■ Problem requirements: An exact copy of the entries below is required, with all pictures removed.

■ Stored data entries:
⟨
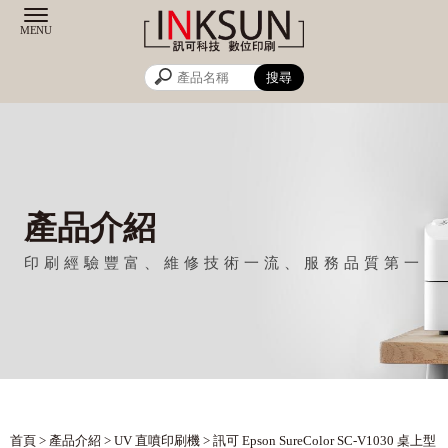
產品介紹
首頁
>
產品介紹
>
UV 直噴印刷機
> 訊可 Epson SureColor SC-V1030 桌上型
⟩
■ Answer box:
產品介紹
首頁
>
產品介紹
>
UV 直噴印刷機
> 訊可 Epson SureColor SC-V1030 桌上型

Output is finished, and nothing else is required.